**Prompt**
From the first line to the last, write out the material exactly.
++++ Source records
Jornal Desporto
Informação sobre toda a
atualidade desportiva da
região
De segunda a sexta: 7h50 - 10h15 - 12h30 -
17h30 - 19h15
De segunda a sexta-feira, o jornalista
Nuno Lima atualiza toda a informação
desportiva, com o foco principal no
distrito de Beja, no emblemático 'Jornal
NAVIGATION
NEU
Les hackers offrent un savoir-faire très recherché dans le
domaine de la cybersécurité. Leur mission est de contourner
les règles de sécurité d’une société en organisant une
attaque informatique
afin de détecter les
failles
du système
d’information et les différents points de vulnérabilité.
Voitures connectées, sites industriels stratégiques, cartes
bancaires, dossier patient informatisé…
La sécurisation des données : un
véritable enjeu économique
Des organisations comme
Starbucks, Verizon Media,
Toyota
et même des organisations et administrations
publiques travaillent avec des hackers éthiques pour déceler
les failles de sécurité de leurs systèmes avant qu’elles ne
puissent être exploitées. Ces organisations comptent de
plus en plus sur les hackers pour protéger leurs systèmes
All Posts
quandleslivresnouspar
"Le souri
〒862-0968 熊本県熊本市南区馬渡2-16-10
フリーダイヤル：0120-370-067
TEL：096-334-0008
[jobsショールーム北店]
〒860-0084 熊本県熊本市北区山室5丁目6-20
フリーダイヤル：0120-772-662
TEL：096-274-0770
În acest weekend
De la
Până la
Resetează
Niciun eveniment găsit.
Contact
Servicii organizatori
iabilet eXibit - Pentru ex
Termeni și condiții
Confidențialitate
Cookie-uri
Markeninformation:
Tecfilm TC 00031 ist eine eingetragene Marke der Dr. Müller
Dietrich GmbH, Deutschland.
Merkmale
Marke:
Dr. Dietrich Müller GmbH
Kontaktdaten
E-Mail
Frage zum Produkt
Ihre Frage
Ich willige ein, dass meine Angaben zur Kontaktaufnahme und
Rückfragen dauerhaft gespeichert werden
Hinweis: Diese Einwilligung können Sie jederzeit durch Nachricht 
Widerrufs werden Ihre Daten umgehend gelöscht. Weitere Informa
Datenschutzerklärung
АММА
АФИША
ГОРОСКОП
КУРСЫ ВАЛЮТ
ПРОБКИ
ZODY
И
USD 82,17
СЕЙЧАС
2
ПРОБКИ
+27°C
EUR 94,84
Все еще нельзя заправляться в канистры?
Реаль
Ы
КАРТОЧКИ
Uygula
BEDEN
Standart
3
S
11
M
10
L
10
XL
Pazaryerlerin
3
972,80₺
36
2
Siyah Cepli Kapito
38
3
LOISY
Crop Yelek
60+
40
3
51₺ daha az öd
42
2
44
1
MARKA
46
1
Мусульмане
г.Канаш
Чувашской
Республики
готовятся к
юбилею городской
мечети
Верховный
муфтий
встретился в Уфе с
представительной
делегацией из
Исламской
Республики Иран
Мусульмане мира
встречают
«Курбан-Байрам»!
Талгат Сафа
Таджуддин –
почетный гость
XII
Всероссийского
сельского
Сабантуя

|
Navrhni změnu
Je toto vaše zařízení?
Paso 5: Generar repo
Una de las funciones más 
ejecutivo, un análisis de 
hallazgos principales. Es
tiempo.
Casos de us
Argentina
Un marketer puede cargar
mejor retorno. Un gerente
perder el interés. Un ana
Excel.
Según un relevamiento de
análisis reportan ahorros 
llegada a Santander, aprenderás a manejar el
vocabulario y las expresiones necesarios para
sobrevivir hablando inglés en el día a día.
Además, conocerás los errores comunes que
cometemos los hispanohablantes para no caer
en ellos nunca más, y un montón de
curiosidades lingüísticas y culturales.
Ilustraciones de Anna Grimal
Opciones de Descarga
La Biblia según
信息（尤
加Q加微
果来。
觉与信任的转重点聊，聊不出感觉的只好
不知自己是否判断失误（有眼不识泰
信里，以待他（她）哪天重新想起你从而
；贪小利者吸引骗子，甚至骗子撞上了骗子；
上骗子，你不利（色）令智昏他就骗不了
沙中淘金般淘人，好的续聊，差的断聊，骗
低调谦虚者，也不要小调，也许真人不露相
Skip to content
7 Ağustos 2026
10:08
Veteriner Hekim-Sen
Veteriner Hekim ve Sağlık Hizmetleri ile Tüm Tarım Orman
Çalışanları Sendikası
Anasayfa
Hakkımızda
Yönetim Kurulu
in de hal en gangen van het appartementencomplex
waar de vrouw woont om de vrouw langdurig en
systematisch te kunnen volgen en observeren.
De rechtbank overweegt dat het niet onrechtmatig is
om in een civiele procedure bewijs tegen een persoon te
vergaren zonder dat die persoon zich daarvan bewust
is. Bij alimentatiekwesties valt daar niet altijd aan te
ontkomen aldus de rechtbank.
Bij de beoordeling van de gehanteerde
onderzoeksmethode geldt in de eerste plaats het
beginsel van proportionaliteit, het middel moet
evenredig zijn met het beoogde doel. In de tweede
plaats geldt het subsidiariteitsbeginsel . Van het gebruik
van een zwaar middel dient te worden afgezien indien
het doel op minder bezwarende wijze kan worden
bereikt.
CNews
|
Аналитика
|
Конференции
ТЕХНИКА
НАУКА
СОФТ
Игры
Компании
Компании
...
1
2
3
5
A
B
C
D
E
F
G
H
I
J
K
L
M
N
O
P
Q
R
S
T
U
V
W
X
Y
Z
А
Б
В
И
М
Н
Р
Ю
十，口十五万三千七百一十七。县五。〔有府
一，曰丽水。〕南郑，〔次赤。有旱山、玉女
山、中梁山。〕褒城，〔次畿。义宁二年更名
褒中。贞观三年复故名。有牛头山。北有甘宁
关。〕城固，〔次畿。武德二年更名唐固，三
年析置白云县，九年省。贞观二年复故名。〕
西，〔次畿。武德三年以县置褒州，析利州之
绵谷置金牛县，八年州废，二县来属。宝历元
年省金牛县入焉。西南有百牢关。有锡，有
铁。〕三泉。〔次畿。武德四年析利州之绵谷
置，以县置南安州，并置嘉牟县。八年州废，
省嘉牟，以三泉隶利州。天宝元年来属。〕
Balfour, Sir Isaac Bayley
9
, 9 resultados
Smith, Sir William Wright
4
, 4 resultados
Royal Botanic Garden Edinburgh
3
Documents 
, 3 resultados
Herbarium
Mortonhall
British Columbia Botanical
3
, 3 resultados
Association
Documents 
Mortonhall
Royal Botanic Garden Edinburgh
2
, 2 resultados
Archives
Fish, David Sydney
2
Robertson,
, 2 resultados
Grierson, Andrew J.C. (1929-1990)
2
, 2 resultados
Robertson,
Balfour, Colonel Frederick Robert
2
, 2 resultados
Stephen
++++++++
**Solution to the exercise**
Jornal Desporto
Informação sobre toda a
atualidade desportiva da
região
De segunda a sexta: 7h50 - 10h15 - 12h30 -
17h30 - 19h15
De segunda a sexta-feira, o jornalista
Nuno Lima atualiza toda a informação
desportiva, com o foco principal no
distrito de Beja, no emblemático 'Jornal
NAVIGATION
NEU
Les hackers offrent un savoir-faire très recherché dans le
domaine de la cybersécurité. Leur mission est de contourner
les règles de sécurité d’une société en organisant une
attaque informatique
afin de détecter les
failles
du système
d’information et les différents points de vulnérabilité.
Voitures connectées, sites industriels stratégiques, cartes
bancaires, dossier patient informatisé…
La sécurisation des données : un
véritable enjeu économique
Des organisations comme
Starbucks, Verizon Media,
Toyota
et même des organisations et administrations
publiques travaillent avec des hackers éthiques pour déceler
les failles de sécurité de leurs systèmes avant qu’elles ne
puissent être exploitées. Ces organisations comptent de
plus en plus sur les hackers pour protéger leurs systèmes
All Posts
quandleslivresnouspar
"Le souri
〒862-0968 熊本県熊本市南区馬渡2-16-10
フリーダイヤル：0120-370-067
TEL：096-334-0008
[jobsショールーム北店]
〒860-0084 熊本県熊本市北区山室5丁目6-20
フリーダイヤル：0120-772-662
TEL：096-274-0770
În acest weekend
De la
Până la
Resetează
Niciun eveniment găsit.
Contact
Servicii organizatori
iabilet eXibit - Pentru ex
Termeni și condiții
Confidențialitate
Cookie-uri
Markeninformation:
Tecfilm TC 00031 ist eine eingetragene Marke der Dr. Müller
Dietrich GmbH, Deutschland.
Merkmale
Marke:
Dr. Dietrich Müller GmbH
Kontaktdaten
E-Mail
Frage zum Produkt
Ihre Frage
Ich willige ein, dass meine Angaben zur Kontaktaufnahme und
Rückfragen dauerhaft gespeichert werden
Hinweis: Diese Einwilligung können Sie jederzeit durch Nachricht 
Widerrufs werden Ihre Daten umgehend gelöscht. Weitere Informa
Datenschutzerklärung
АММА
АФИША
ГОРОСКОП
КУРСЫ ВАЛЮТ
ПРОБКИ
ZODY
И
USD 82,17
СЕЙЧАС
2
ПРОБКИ
+27°C
EUR 94,84
Все еще нельзя заправляться в канистры?
Реаль
Ы
КАРТОЧКИ
Uygula
BEDEN
Standart
3
S
11
M
10
L
10
XL
Pazaryerlerin
3
972,80₺
36
2
Siyah Cepli Kapito
38
3
LOISY
Crop Yelek
60+
40
3
51₺ daha az öd
42
2
44
1
MARKA
46
1
Мусульмане
г.Канаш
Чувашской
Республики
готовятся к
юбилею городской
мечети
Верховный
муфтий
встретился в Уфе с
представительной
делегацией из
Исламской
Республики Иран
Мусульмане мира
встречают
«Курбан-Байрам»!
Талгат Сафа
Таджуддин –
почетный гость
XII
Всероссийского
сельского
Сабантуя

|
Navrhni změnu
Je toto vaše zařízení?
Paso 5: Generar repo
Una de las funciones más 
ejecutivo, un análisis de 
hallazgos principales. Es
tiempo.
Casos de us
Argentina
Un marketer puede cargar
mejor retorno. Un gerente
perder el interés. Un ana
Excel.
Según un relevamiento de
análisis reportan ahorros 
llegada a Santander, aprenderás a manejar el
vocabulario y las expresiones necesarios para
sobrevivir hablando inglés en el día a día.
Además, conocerás los errores comunes que
cometemos los hispanohablantes para no caer
en ellos nunca más, y un montón de
curiosidades lingüísticas y culturales.
Ilustraciones de Anna Grimal
Opciones de Descarga
La Biblia según
信息（尤
加Q加微
果来。
觉与信任的转重点聊，聊不出感觉的只好
不知自己是否判断失误（有眼不识泰
信里，以待他（她）哪天重新想起你从而
；贪小利者吸引骗子，甚至骗子撞上了骗子；
上骗子，你不利（色）令智昏他就骗不了
沙中淘金般淘人，好的续聊，差的断聊，骗
低调谦虚者，也不要小调，也许真人不露相
Skip to content
7 Ağustos 2026
10:08
Veteriner Hekim-Sen
Veteriner Hekim ve Sağlık Hizmetleri ile Tüm Tarım Orman
Çalışanları Sendikası
Anasayfa
Hakkımızda
Yönetim Kurulu
in de hal en gangen van het appartementencomplex
waar de vrouw woont om de vrouw langdurig en
systematisch te kunnen volgen en observeren.
De rechtbank overweegt dat het niet onrechtmatig is
om in een civiele procedure bewijs tegen een persoon te
vergaren zonder dat die persoon zich daarvan bewust
is. Bij alimentatiekwesties valt daar niet altijd aan te
ontkomen aldus de rechtbank.
Bij de beoordeling van de gehanteerde
onderzoeksmethode geldt in de eerste plaats het
beginsel van proportionaliteit, het middel moet
evenredig zijn met het beoogde doel. In de tweede
plaats geldt het subsidiariteitsbeginsel . Van het gebruik
van een zwaar middel dient te worden afgezien indien
het doel op minder bezwarende wijze kan worden
bereikt.
CNews
|
Аналитика
|
Конференции
ТЕХНИКА
НАУКА
СОФТ
Игры
Компании
Компании
...
1
2
3
5
A
B
C
D
E
F
G
H
I
J
K
L
M
N
O
P
Q
R
S
T
U
V
W
X
Y
Z
А
Б
В
И
М
Н
Р
Ю
十，口十五万三千七百一十七。县五。〔有府
一，曰丽水。〕南郑，〔次赤。有旱山、玉女
山、中梁山。〕褒城，〔次畿。义宁二年更名
褒中。贞观三年复故名。有牛头山。北有甘宁
关。〕城固，〔次畿。武德二年更名唐固，三
年析置白云县，九年省。贞观二年复故名。〕
西，〔次畿。武德三年以县置褒州，析利州之
绵谷置金牛县，八年州废，二县来属。宝历元
年省金牛县入焉。西南有百牢关。有锡，有
铁。〕三泉。〔次畿。武德四年析利州之绵谷
置，以县置南安州，并置嘉牟县。八年州废，
省嘉牟，以三泉隶利州。天宝元年来属。〕
Balfour, Sir Isaac Bayley
9
, 9 resultados
Smith, Sir William Wright
4
, 4 resultados
Royal Botanic Garden Edinburgh
3
Documents 
, 3 resultados
Herbarium
Mortonhall
British Columbia Botanical
3
, 3 resultados
Association
Documents 
Mortonhall
Royal Botanic Garden Edinburgh
2
, 2 resultados
Archives
Fish, David Sydney
2
Robertson,
, 2 resultados
Grierson, Andrew J.C. (1929-1990)
2
, 2 resultados
Robertson,
Balfour, Colonel Frederick Robert
2
, 2 resultados
Stephen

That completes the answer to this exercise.